Model-independent approach to effective sound speed in multi-field inflation

TL;DR

This paper derives a general, model-independent formula for the effective sound speed of curvature perturbations in multi-field inflation, applicable to various models and capturing entropy effects without approximations.

Contribution

It provides a novel, comprehensive formula for the momentum-dependent effective sound speed in multi-field inflation, valid for any field-space metric and without integrating out entropy perturbations.

Findings

The formula accurately describes the power spectrum in two-field models with kinetic coupling.
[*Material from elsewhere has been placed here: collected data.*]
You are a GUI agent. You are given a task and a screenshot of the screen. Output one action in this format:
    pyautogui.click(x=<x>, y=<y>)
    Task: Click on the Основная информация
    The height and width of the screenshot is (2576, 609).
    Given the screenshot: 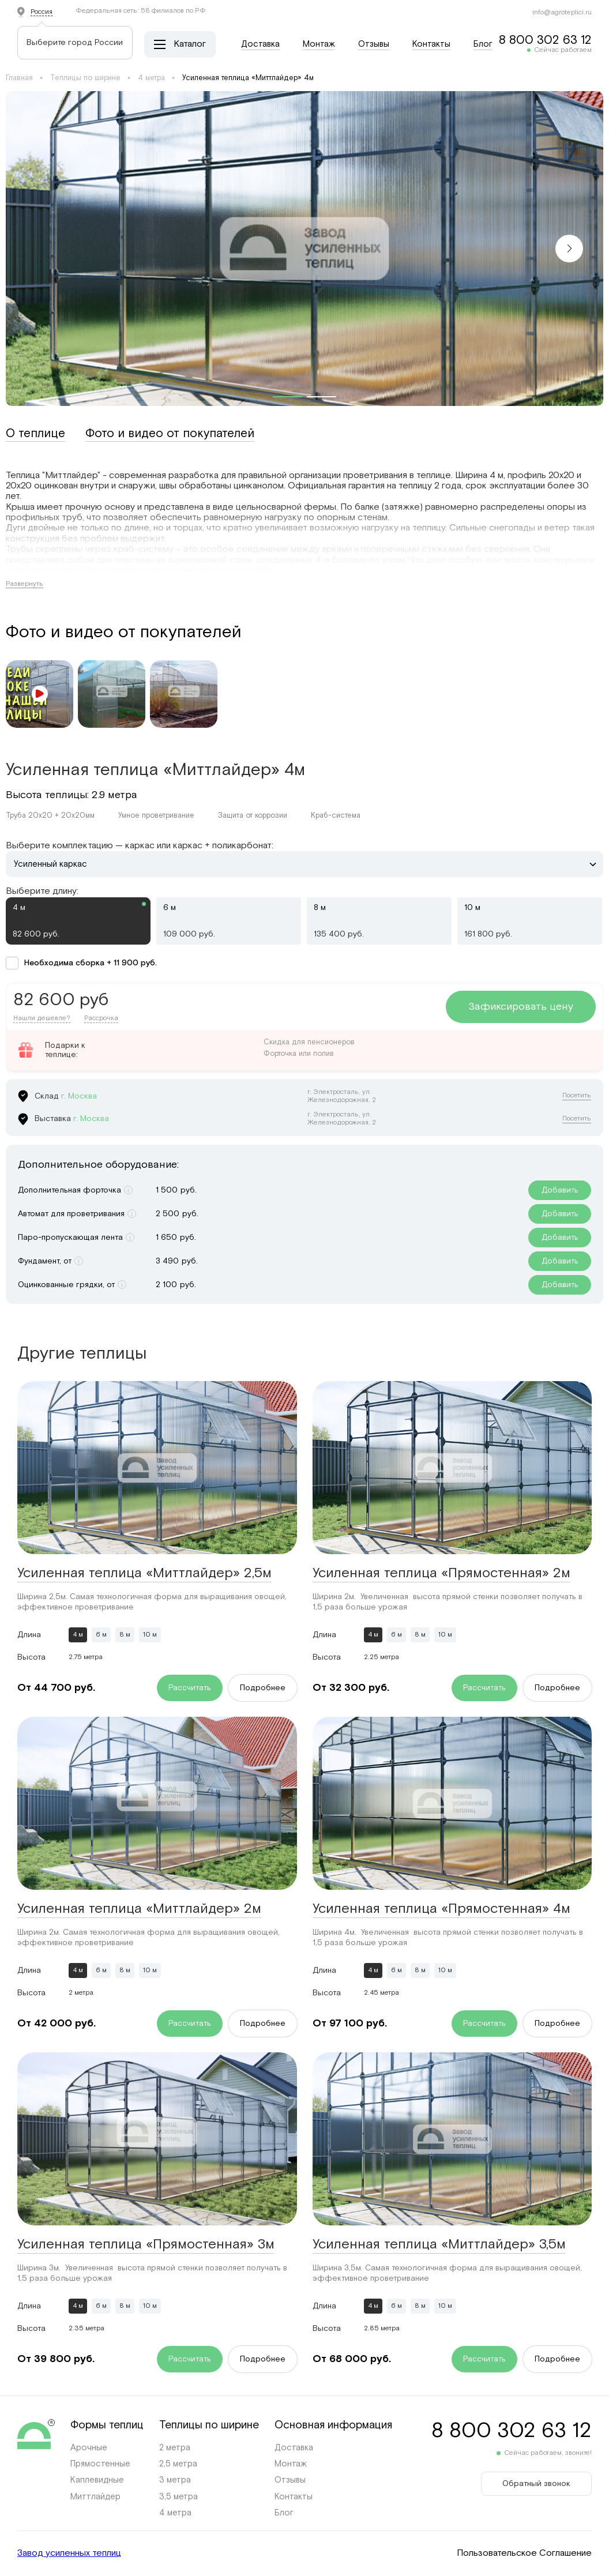 What is the action you would take?
    pyautogui.click(x=333, y=2425)
    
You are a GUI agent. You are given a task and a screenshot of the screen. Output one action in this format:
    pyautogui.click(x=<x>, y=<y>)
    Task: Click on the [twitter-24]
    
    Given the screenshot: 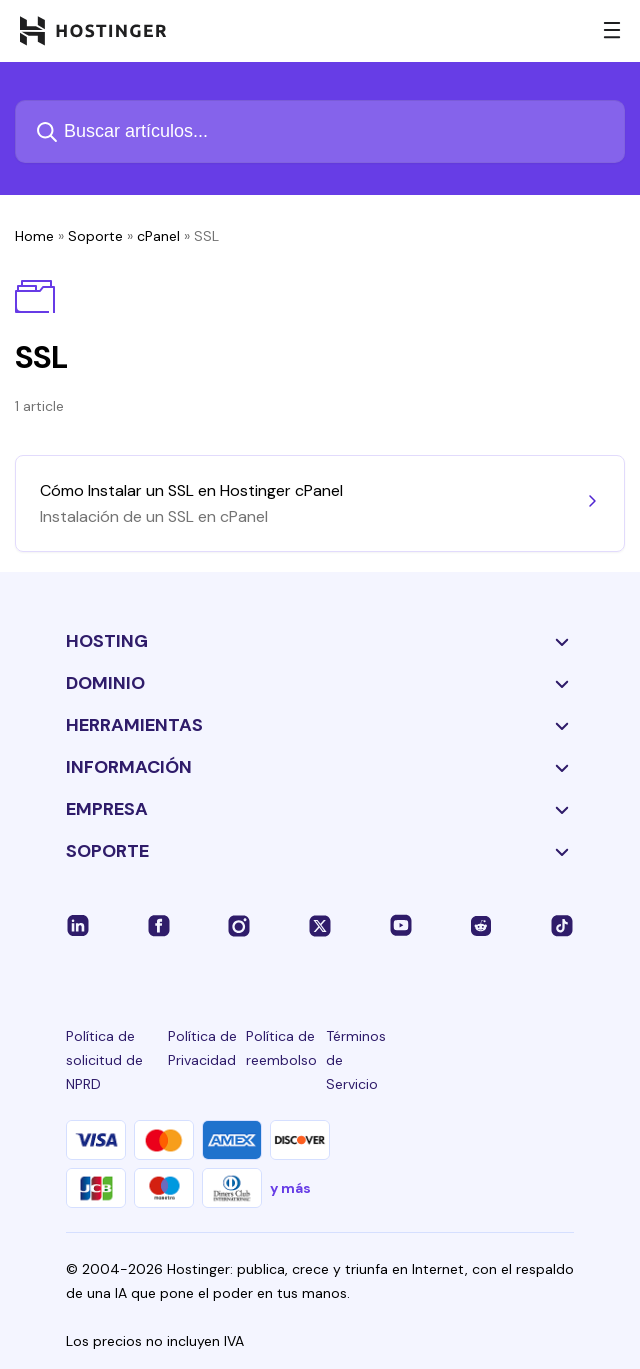 What is the action you would take?
    pyautogui.click(x=320, y=925)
Momentum-dependent effective sound speed accounts for entropy perturbations effects.

The approach simplifies the analysis of single-field effective theories in multi-field inflation.

Abstract

For any physical system satisfying the Einstein's equations, the comoving curvature perturbations satisfy an equation involving the momentum-dependent effective sound speed, valid for any system with a well defined energy-stress tensor, including multi-fields models of inflation. We derive a general model-independent formula for the effective sound speed of comoving adiabatic perturbations, valid for a generic field-space metric, without assuming any approximation to integrate out entropy perturbations, but expressing the momentum-dependent effective sound speed in terms of the components of the total energy-stress tensor. As an application, we study a number of two-field models with a kinetic coupling between the fields, identifying the single curvature mode of the effective theory and showing that momentum-dependent effective sound speed fully accounts for the predictions for the power spectrum of curvature perturbations. Our results show that the momentum-dependent effective sound speed is a convenient scheme for describing all inflationary models that admit a single-field effective theory, including the effects of entropy perturbations present in multi-fields systems.